Fotografia Kirlian e o corpo energético

O fenômeno mais conhecido associado à chamada “aura” é a fotografia Kirlian, desenvolvida na década de 1930. Essa técnica registra descargas elétricas ao redor de objetos vivos quando submetidos a alta tensão, produzindo imagens luminosas que muitos associaram ao campo energético sutil.

Contudo, análises rigorosas demonstraram que tais imagens são influenciadas por variáveis físicas como condutividade elétrica, pressão e umidade. A ciência ortodoxa, portanto, não reconhece a fotografia Kirlian como evidência de uma aura espiritual. Apesar disso, ocultistas e magnetistas continuam a utilizá-la como ferramenta experimental complementar na investigação de alterações vibratórias do campo vital.

Percepção subjetiva e neurociência

Diversas tradições relatam a percepção direta da aura por videntes, médiuns e iniciados treinados. A ciência, por outro lado, busca explicações neurológicas. Um estudo realizado na Universidade de Granada, na Espanha, examinou a hipótese de que algumas pessoas que afirmam “ver auras” possam ser portadoras de sinestesia, uma condição neurológica na qual estímulos sensoriais se sobrepõem.

A pesquisa apontou que algumas dessas pessoas possuem um tipo específico de sinestesia emocional, permitindo que cores ou formas sejam associadas intuitivamente a estados emocionais alheios.

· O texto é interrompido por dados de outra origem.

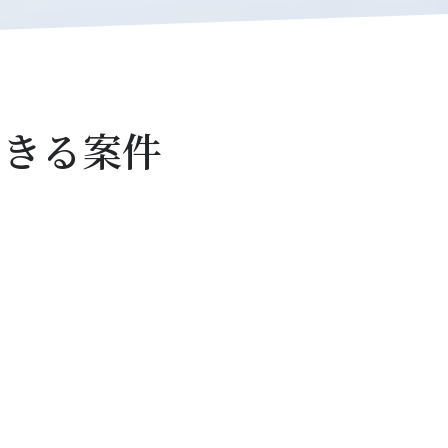
できる案件
胆な投資促進税制・経営強化税制】
を含む高付加価値な設備投資（中小企
5億円以上）に対して、大幅な税制優遇
用できる新制度です。
促進税制】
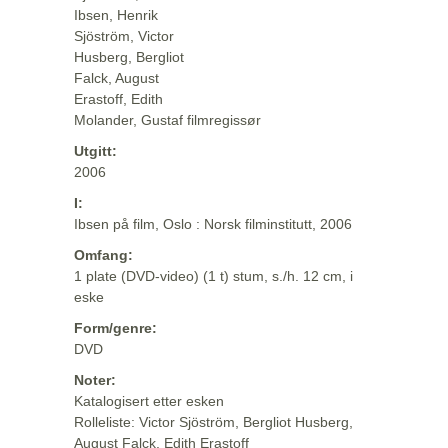
Ibsen, Henrik
Sjöström, Victor
Husberg, Bergliot
Falck, August
Erastoff, Edith
Molander, Gustaf filmregissør
Utgitt:
2006
I:
Ibsen på film, Oslo : Norsk filminstitutt, 2006
Omfang:
1 plate (DVD-video) (1 t) stum, s./h. 12 cm, i
eske
Form/genre:
DVD
Noter:
Katalogisert etter esken
Rolleliste: Victor Sjöström, Bergliot Husberg,
August Falck, Edith Erastoff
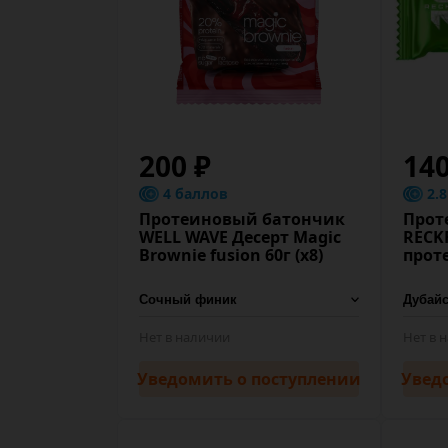
200 ₽
140
4 баллов
2.
Протеиновый батончик
Прот
WELL WAVE Десерт Magic
RECK
Brownie fusion 60г (х8)
прот
Нет в наличии
Нет в 
Уведомить
о поступлении
Увед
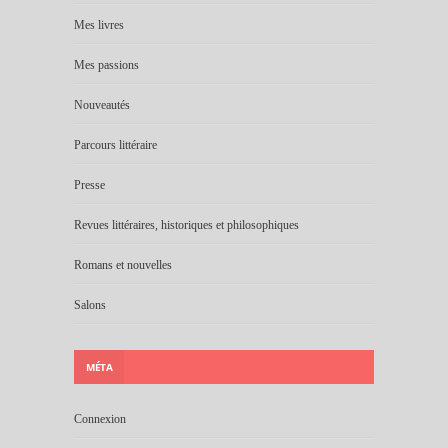
Mes livres
Mes passions
Nouveautés
Parcours littéraire
Presse
Revues littéraires, historiques et philosophiques
Romans et nouvelles
Salons
MÉTA
Connexion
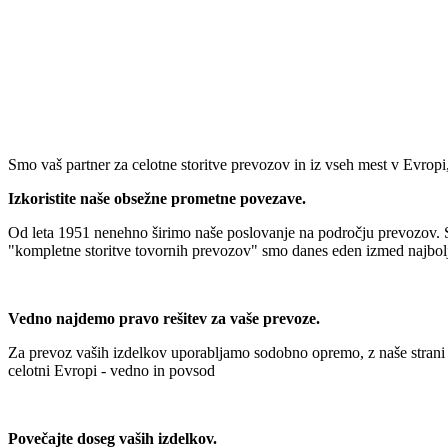
Smo vaš partner za celotne storitve prevozov in iz vseh mest v Evropi
Izkoristite naše obsežne prometne povezave.
Od leta 1951 nenehno širimo naše poslovanje na področju prevozov.
"kompletne storitve tovornih prevozov" smo danes eden izmed najbol
Vedno najdemo pravo rešitev za vaše prevoze.
Za prevoz vaših izdelkov uporabljamo sodobno opremo, z naše strani 
celotni Evropi - vedno in povsod
Povečajte doseg vaših izdelkov.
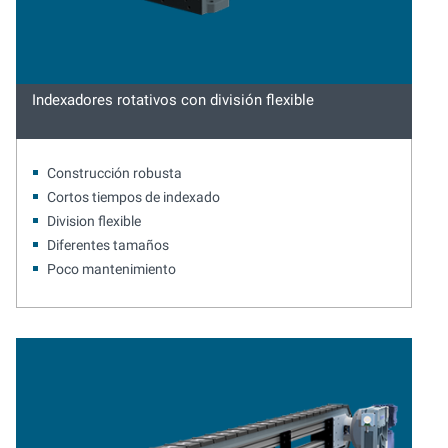
Indexadores rotativos con división flexible
Construcción robusta
Cortos tiempos de indexado
Division flexible
Diferentes tamaños
Poco mantenimiento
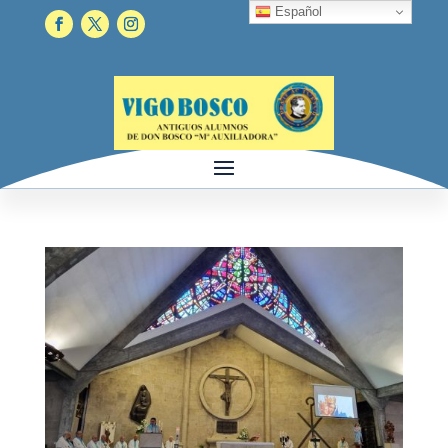
Español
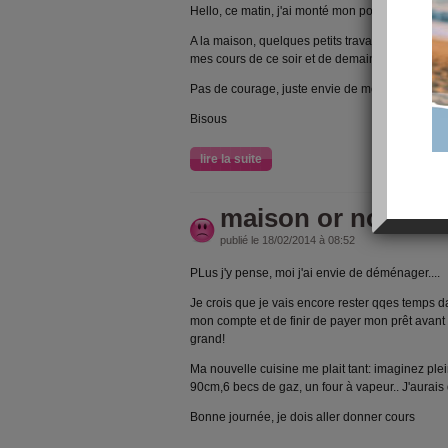
Hello, ce matin, j'ai monté mon poney, il était coo
A la maison, quelques petits travaux( joints de l
mes cours de ce soir et de demain. Pas vraiment e
Pas de courage, juste envie de mon fauteuil...
Bisous
lire la suite
maison or not mai
publié le 18/02/2014 à 08:52
PLus j'y pense, moi j'ai envie de déménager....
Je crois que je vais encore rester qqes temps dan
mon compte et de finir de payer mon prêt avan
grand!
Ma nouvelle cuisine me plait tant: imaginez pl
90cm,6 becs de gaz, un four à vapeur.. J'aurais
Bonne journée, je dois aller donner cours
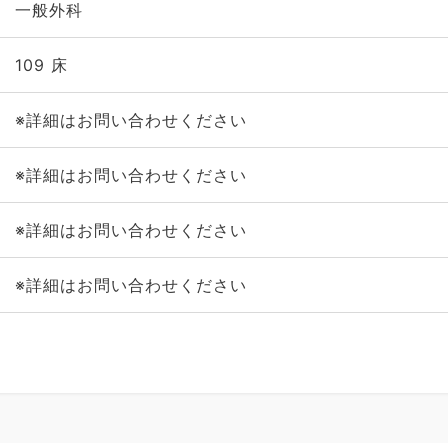
一般外科
109 床
※詳細はお問い合わせください
※詳細はお問い合わせください
※詳細はお問い合わせください
※詳細はお問い合わせください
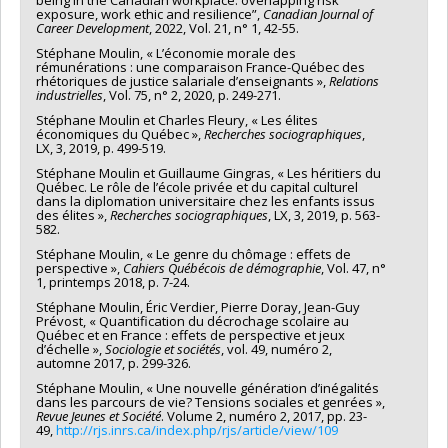
being in the Canadian workplace: overlapping risk
Lucie Deblois
,
Jean-Yves Duclos
,
Gérard Duhaime
,
Bernard
exposure, work ethic and resilience”,
Canadian Journal of
Fortin
,
Louis-Paul Rivest
,
Bruce Shearer
,
Marius Thériault
,
Career Development
, 2022, Vol. 21, n° 1, 42-55.
Charles Bellemare
,
Pierre Ouellette
,
Rebecca Fuhrer
,
Robert
Stéphane Moulin, « L’économie morale des
Pampalon
,
Lise Renaud
,
Pierre Drouilly
,
Claude Dumas
,
rémunérations : une comparaison France-Québec des
rhétoriques de justice salariale d’enseignants »,
Relations
Pierre Lefebvre
,
Benoît Levesque
,
Katherine Lippel
,
Nicolas
industrielles
, Vol. 75, n° 2, 2020, p. 249-271.
Marceau
,
André Marchand
,
Karen Messing
,
Jocelyne Morin
,
Christa Japel
,
Nathalie Bigras
,
Étienne Wasmer
,
Yves
Stéphane Moulin et Charles Fleury, « Les élites
économiques du Québec »,
Recherches sociographiques
,
Lecomte
,
Jean-Marie Boisvert
,
Jocelyne Giasson
,
Lise St-
LX, 3, 2019, p. 499-519.
Laurent
,
Marc Van Audenrode
,
Richard Shearmur
,
Denis
Harrisson
,
Mircea Vultur
,
Amélie Quesnel Vallée
,
Rober Platt
Stéphane Moulin et Guillaume Gingras, « Les héritiers du
Québec. Le rôle de l’école privée et du capital culturel
,
Michel Boivin
dans la diplomation universitaire chez les enfants issus
Sources de financement :
FRQSC/Fonds de recherche du
des élites »,
Recherches sociographiques
, LX, 3, 2019, p. 563-
Québec - Société et culture (FQRSC)
582.
Programmes de subvention :
PV129894-(RG) Programme
Stéphane Moulin, « Le genre du chômage : effets de
Regroupements stratégiques
perspective »,
Cahiers Québécois de démographie
, Vol. 47, n°
1, printemps 2018, p. 7-24.
Stéphane Moulin, Éric Verdier, Pierre Doray, Jean-Guy
Prévost, « Quantification du décrochage scolaire au
Québec et en France : effets de perspective et jeux
d’échelle »,
Sociologie et sociétés
, vol. 49, numéro 2,
automne 2017, p. 299-326.
Stéphane Moulin, « Une nouvelle génération d’inégalités
dans les parcours de vie? Tensions sociales et genrées »,
Revue
Jeunes et Société
. Volume 2, numéro 2, 2017, pp. 23-
49,
http://rjs.inrs.ca/index.php/rjs/article/view/109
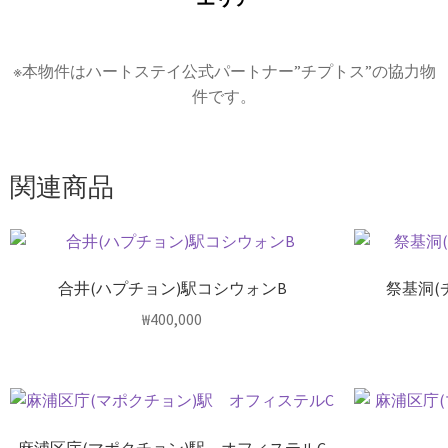
※本物件はハートステイ公式パートナー”チプトス”の協力物
件です。
関連商品
合井(ハプチョン)駅コシウォンB
祭基洞(
₩
400,000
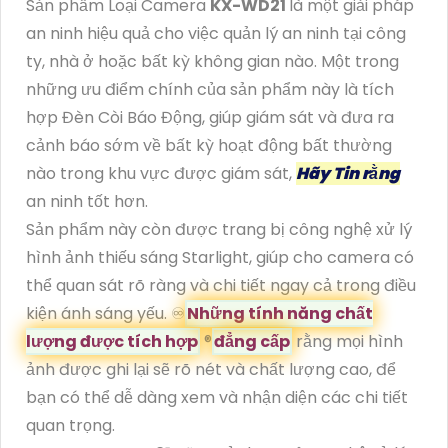
Sản phẩm Loại Camera
KX-WD21
là một giải pháp
an ninh hiệu quả cho việc quản lý an ninh tại công
ty, nhà ở hoặc bất kỳ không gian nào. Một trong
những ưu điểm chính của sản phẩm này là tích
hợp Đèn Còi Báo Động, giúp giám sát và đưa ra
cảnh báo sớm về bất kỳ hoạt động bất thường
nào trong khu vực được giám sát,
Hãy Tin rằng
an ninh tốt hơn.
Sản phẩm này còn được trang bị công nghệ xử lý
hình ảnh thiếu sáng Starlight, giúp cho camera có
thể quan sát rõ ràng và chi tiết ngay cả trong điều
kiện ánh sáng yếu. ♾
Những tính năng chất
lượng được tích hợp
®️
đẳng cấp
rằng mọi hình
ảnh được ghi lại sẽ rõ nét và chất lượng cao, để
bạn có thể dễ dàng xem và nhận diện các chi tiết
quan trọng.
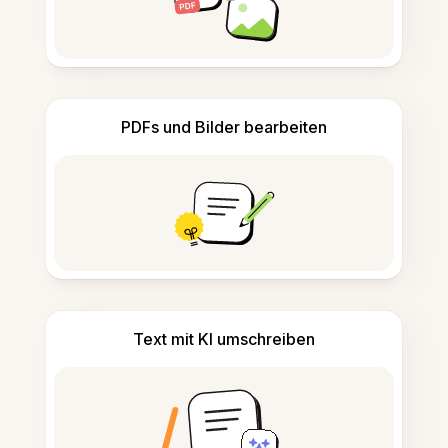
PDFs und Bilder bearbeiten
Text mit KI umschreiben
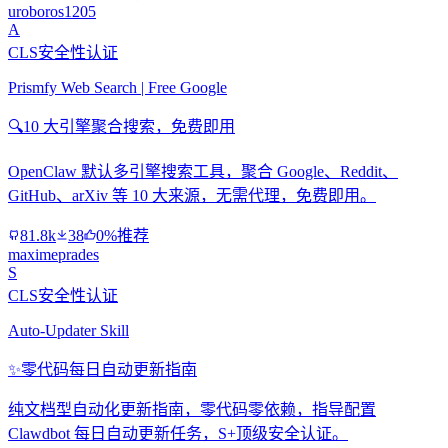
uroboros1205
A
CLS安全性认证
Prismfy Web Search | Free Google
🔍
10 大引擎聚合搜索，免费即用
OpenClaw 默认多引擎搜索工具，聚合 Google、Reddit、
GitHub、arXiv 等 10 大来源，无需代理，免费即用。
81.8k
38
0%推荐
maximeprades
S
CLS安全性认证
Auto-Updater Skill
✨
零代码每日自动更新指南
纯文档型自动化更新指南，零代码零依赖，指导配置
Clawdbot 每日自动更新任务，S+顶级安全认证。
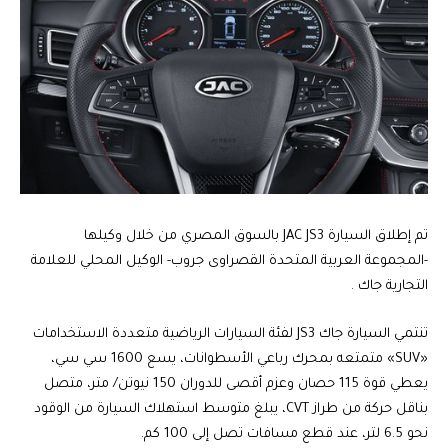
تم إطلاق السيارة JAC JS3 بالسوق المصري من خلال وكيلها
-المجموعة العربية المتحدة القصراوى جروب- الوكيل المحلي للعلامة
التجارية جاك .
تنتمي السيارة جاك JS3 لفئة السيارات الرياضية متعددة الاستخدامات
«SUV» متمتعه بمحرك رباعي الأسطوانات، يسع 1600 سي سي،
يعطي قوة 115 حصان وعزم أقصى للدوران 150 نيوتن/ متر، متصل
بناقل حركة من طراز CVT، يبلغ متوسط استهلاك السيارة من الوقود
نحو 6.5 لتر، عند قطع مسافات تصل إلى 100 كم.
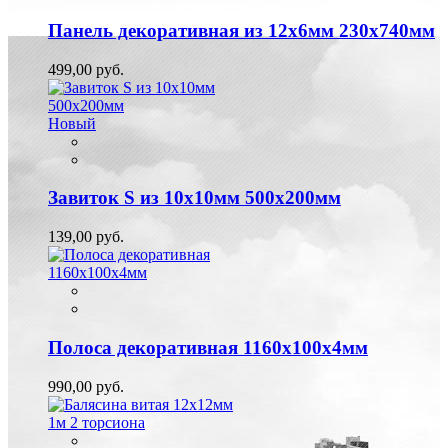
Панель декоративная из 12х6мм 230х740мм
499,00 руб.
Новый
Завиток S из 10х10мм 500х200мм
139,00 руб.
Полоса декоративная 1160х100х4мм
990,00 руб.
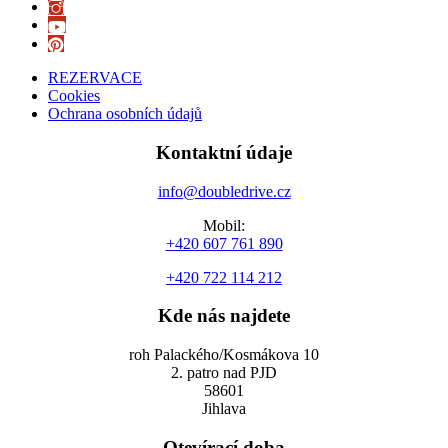
REZERVACE
Cookies
Ochrana osobních údajů
Kontaktní údaje
info@doubledrive.cz
Mobil:
+420 607 761 890
+420 722 114 212
Kde nás najdete
roh Palackého/Kosmákova 10
2. patro nad PJD
58601
Jihlava
Otevírací doba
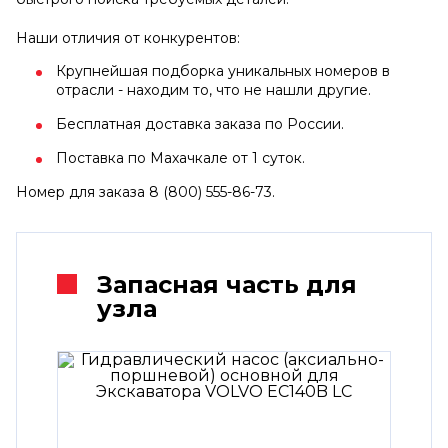
Наши отличия от конкурентов:
Крупнейшая подборка уникальных номеров в
отрасли - находим то, что не нашли другие.
Бесплатная доставка заказа по России.
Поставка по Махачкале от 1 суток.
Номер для заказа 8 (800) 555-86-73.
Запасная часть для
узла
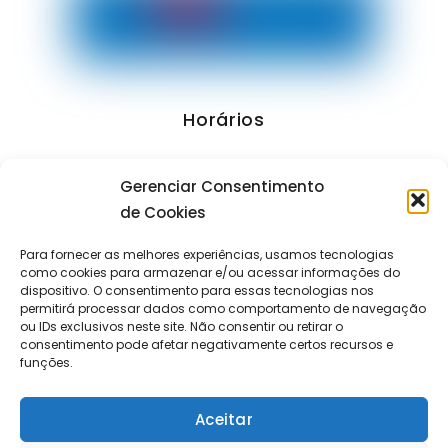
Horários
Segunda a Sexta: 09:30 – 19:00
Gerenciar Consentimento
Sábado: 09:30 – 13:00
de Cookies
Domingo e Feriados: fechado
Para fornecer as melhores experiências, usamos tecnologias
como cookies para armazenar e/ou acessar informações do
dispositivo. O consentimento para essas tecnologias nos
permitirá processar dados como comportamento de navegação
Empresa
|
Política de Privacidade
|
Política de Cookies (BR)
ou IDs exclusivos neste site. Não consentir ou retirar o
Powered by
Elettra Editora
2012-2026©
consentimento pode afetar negativamente certos recursos e
funções.
Idioma original do site: português Brasil
Aceitar
G-Translate para visitantes estrangeiros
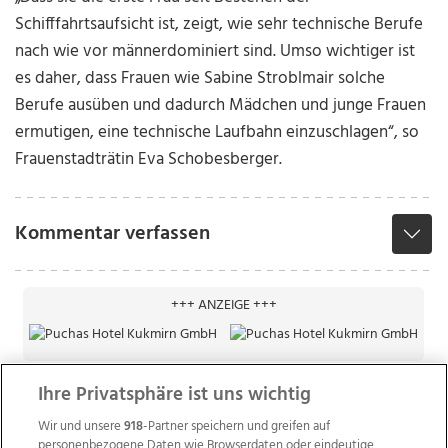
Schifffahrtsaufsicht ist, zeigt, wie sehr technische Berufe
nach wie vor männerdominiert sind. Umso wichtiger ist
es daher, dass Frauen wie Sabine Stroblmair solche
Berufe ausüben und dadurch Mädchen und junge Frauen
ermutigen, eine technische Laufbahn einzuschlagen“, so
Frauenstadträtin Eva Schobesberger.
Kommentar verfassen
+++ ANZEIGE +++
Ihre Privatsphäre ist uns wichtig
Wir und unsere
918
-Partner speichern und greifen auf
personenbezogene Daten wie Browserdaten oder eindeutige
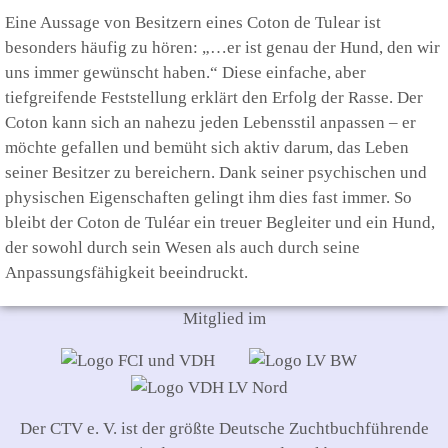
Eine Aussage von Besitzern eines Coton de Tulear ist
besonders häufig zu hören: „…er ist genau der Hund, den wir
uns immer gewünscht haben.“ Diese einfache, aber
tiefgreifende Feststellung erklärt den Erfolg der Rasse. Der
Coton kann sich an nahezu jeden Lebensstil anpassen – er
möchte gefallen und bemüht sich aktiv darum, das Leben
seiner Besitzer zu bereichern. Dank seiner psychischen und
physischen Eigenschaften gelingt ihm dies fast immer. So
bleibt der Coton de Tuléar ein treuer Begleiter und ein Hund,
der sowohl durch sein Wesen als auch durch seine
Anpassungsfähigkeit beeindruckt.
Mitglied im
Der CTV e. V. ist der größte Deutsche Zuchtbuchführende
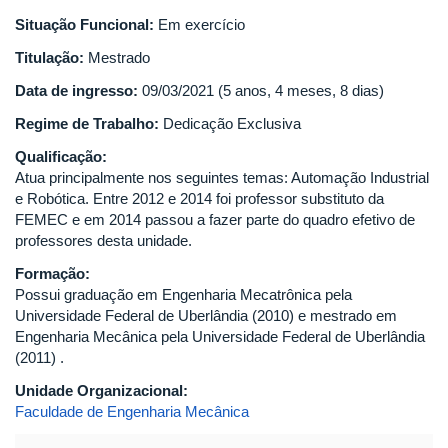
Situação Funcional:
Em exercício
Titulação:
Mestrado
Data de ingresso:
09/03/2021 (5 anos, 4 meses, 8 dias)
Regime de Trabalho:
Dedicação Exclusiva
Qualificação:
Atua principalmente nos seguintes temas: Automação Industrial
e Robótica. Entre 2012 e 2014 foi professor substituto da
FEMEC e em 2014 passou a fazer parte do quadro efetivo de
professores desta unidade.
Formação:
Possui graduação em Engenharia Mecatrônica pela
Universidade Federal de Uberlândia (2010) e mestrado em
Engenharia Mecânica pela Universidade Federal de Uberlândia
(2011) .
Unidade Organizacional:
Faculdade de Engenharia Mecânica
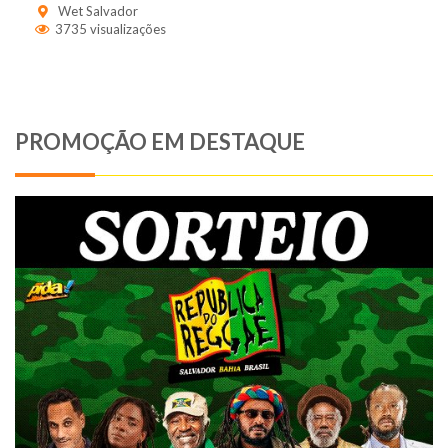
Wet Salvador
3735 visualizações
PROMOÇÃO EM DESTAQUE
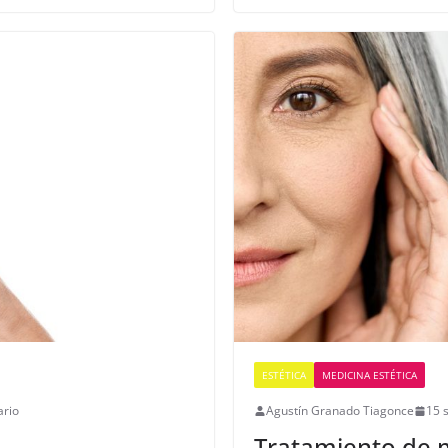
ESTÉTICA
MEDICINA ESTÉTICA
ario
Agustín Granado Tiagonce
15 
Tratamiento de m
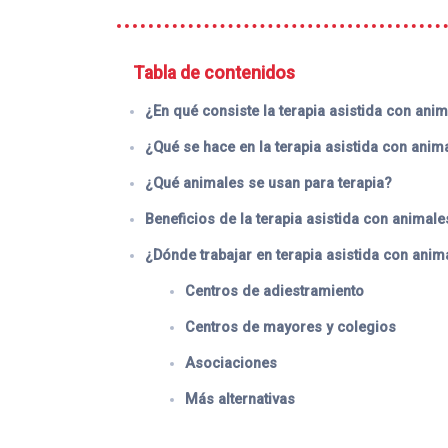
Tabla de contenidos
¿En qué consiste la terapia asistida con ani
¿Qué se hace en la terapia asistida con anim
¿Qué animales se usan para terapia?
Beneficios de la terapia asistida con animale
¿Dónde trabajar en terapia asistida con anim
Centros de adiestramiento
Centros de mayores y colegios
Asociaciones
Más alternativas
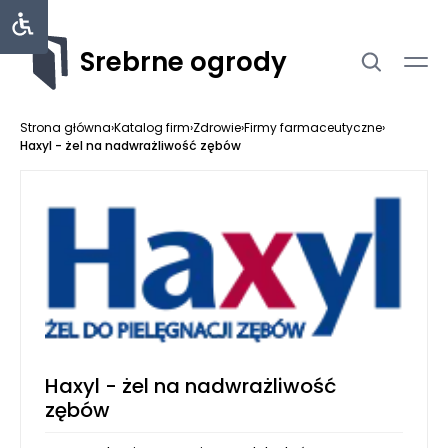
Srebrne ogrody
Strona główna
›
Katalog firm
›
Zdrowie
›
Firmy farmaceutyczne
›
Haxyl - żel na nadwrażliwość zębów
Haxyl - żel na nadwrażliwość
zębów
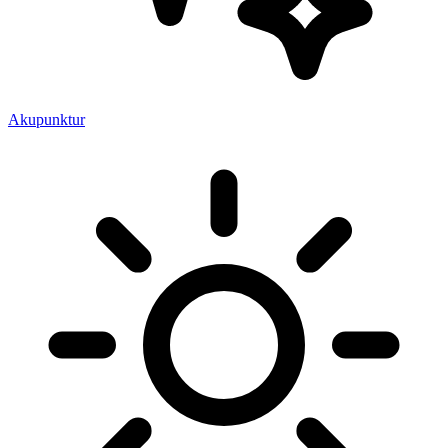
Akupunktur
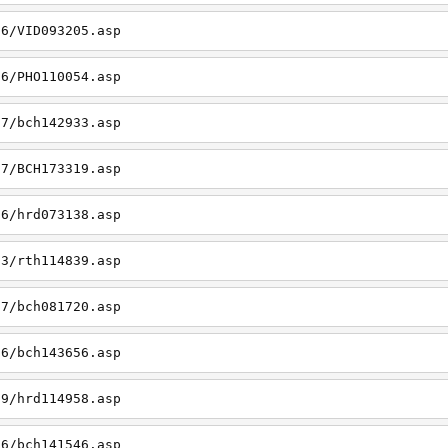
26/VID093205.asp
06/PHO110054.asp
27/bch142933.asp
27/BCH173319.asp
06/hrd073138.asp
23/rth114839.asp
27/bch081720.asp
26/bch143656.asp
19/hrd114958.asp
26/bch141546.asp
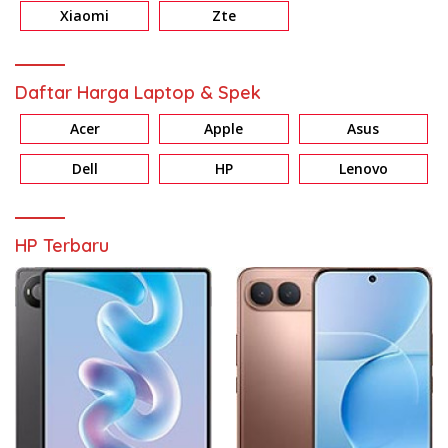
Xiaomi
Zte
Daftar Harga Laptop & Spek
Acer
Apple
Asus
Dell
HP
Lenovo
HP Terbaru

Essa hipótese oferece uma explicação funcional, ainda que limitada, para a percepção de campos sutis, considerando que os centros sensoriais do cérebro humano são altamente plásticos e complexos.

Terapias energéticas e o conceito de biofield

A expressão biofield foi adotada por algumas abordagens científicas para tentar descrever o conjunto de campos físicos e não físicos que cercariam o corpo humano. O National Center for Complementary and Integrative Health (NCCIH), dos Estados Unidos, reconhece o termo, embora ressalte que ele não se refere a um campo comprovadamente mensurável.

Terapias como Reiki, toque terapêutico e acupuntura baseiam-se na ideia de que é possível modular esse campo para restabelecer o equilíbrio energético do organismo. Meta-análises indicam que essas práticas produzem resultados positivos na redução de dor e ansiedade, mas a ciência convencional os atribui ao efeito placebo ou à resposta neuropsicológica do paciente.

Entretanto, para estudiosos da tradição hermética, essas práticas representam a manipulação consciente do corpo etérico, intermediário entre o físico e o astral, o que não pode ser plenamente mensurado com os instrumentos da ciência materialista atual.

Reflexão Final

A existência de um campo energético humano, no sentido esotérico, ainda não é reconhecida pela ciência ortodoxa. Os campos bioelétricos do coração e do cérebro são inegáveis, mas não explicam integralmente os fenômenos relatados por médiuns, curadores e ocultistas. No entanto, a ciência de fronteira, especialmente no campo da física quântica e da neurociência, começa a tangenciar temas antes reservados às escolas iniciáticas.

Para o iniciado nos mistérios arcanos, a aura não é hipótese, mas realidade observável em estados ampliados de consciência e através do treinamento da percepção sutil. O desafio contemporâneo é a construção de uma ponte sólida entre o saber esotérico e a pesquisa científica, não como opostos, mas como olhares complementares sobre a mesma realidade multidimensional do ser humano.

Referências

  • McCraty, R., Atkinson, M., Tomasino, D., & Bradley, R. T. (2009). The coherent heart: Heart-brain interactions, psychophysiological coherence, and the emergence of system-wide order. Integral Review, 5(2), 10-115.
  • Rubik, B. (2002). The biofield hypothesis: Its biophysical basis and role in medicine. The Journal of Alternative and Complementary Medicine, 8(6), 703–717.
  • Martínez-Conde, S., Macknik, S. L., & Blakeslee, S. (2010). Sleights of Mind: What the Neuroscience of Magic Reveals about Our Everyday Deceptions. Scientific American.